1D Models of Middle-Aged PWNe Remain Reliable Despite 50% Apparent Size Increase in 2D Reverberation Simulations

The study generates a representative PWN-SNR population using supernova kinetic energy, ejecta mass, ambient density, and pulsar spin-down power drawn from observed distributions. Early evolution follows a semi-analytical prescription before switching to a 1D Lagrangian hydro code that tracks the reverse-shock interaction. Within the region of interest containing most Galactic systems, large diversity in expansion histories collapses to a common relaxed state consistent with the Sedov-Taylor solution. Two-dimensional axisymmetric simulations optimized for computational cost reveal that Rayleigh-Taylor and Kelvin-Helmholtz instabilities grow from initial seed perturbations yet do not measurably alter the volume-integrated energy or magnetic-field evolution tracked in 1D. Apparent projected size can increase by up to 50% due to mixing, an effect relevant for morphological comparisons with CTA and ASTRI data.
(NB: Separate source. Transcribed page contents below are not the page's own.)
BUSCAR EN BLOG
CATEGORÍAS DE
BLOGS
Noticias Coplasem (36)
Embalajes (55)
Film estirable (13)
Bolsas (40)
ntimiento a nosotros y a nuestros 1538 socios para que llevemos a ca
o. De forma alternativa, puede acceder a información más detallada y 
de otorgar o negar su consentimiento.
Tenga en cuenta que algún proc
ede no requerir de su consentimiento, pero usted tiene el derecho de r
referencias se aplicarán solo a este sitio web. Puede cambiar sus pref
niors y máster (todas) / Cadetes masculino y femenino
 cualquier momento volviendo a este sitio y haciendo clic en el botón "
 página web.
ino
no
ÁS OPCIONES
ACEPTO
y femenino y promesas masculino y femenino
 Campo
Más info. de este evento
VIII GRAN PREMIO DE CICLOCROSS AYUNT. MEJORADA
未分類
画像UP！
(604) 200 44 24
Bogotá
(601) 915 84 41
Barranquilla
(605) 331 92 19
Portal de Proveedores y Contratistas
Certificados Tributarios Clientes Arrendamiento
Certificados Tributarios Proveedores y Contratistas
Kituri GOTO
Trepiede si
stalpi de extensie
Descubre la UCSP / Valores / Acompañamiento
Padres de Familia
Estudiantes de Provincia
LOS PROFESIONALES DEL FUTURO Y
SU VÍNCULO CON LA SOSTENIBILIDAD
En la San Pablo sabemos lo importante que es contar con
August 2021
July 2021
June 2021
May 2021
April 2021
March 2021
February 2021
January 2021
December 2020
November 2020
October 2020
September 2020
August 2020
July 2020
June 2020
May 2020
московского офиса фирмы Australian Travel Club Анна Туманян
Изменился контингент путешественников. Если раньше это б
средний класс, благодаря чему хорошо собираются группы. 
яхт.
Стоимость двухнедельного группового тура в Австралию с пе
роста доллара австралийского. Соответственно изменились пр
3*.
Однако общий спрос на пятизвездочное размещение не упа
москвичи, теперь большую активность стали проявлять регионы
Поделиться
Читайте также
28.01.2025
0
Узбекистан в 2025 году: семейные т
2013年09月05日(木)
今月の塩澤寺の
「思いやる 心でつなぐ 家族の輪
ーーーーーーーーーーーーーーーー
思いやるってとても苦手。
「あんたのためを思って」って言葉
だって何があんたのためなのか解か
These results directly strengthen predictions that middle-aged PWNe dominate the unresolved Galactic TeV background and set the injection spectrum for cosmic-ray electrons and positrons observed at Earth. Future multi-dimensional runs incorporating radiative cooling and anisotropic pulsar winds will test whether the 10% flux uncertainty floor remains valid once CTA begins survey operations.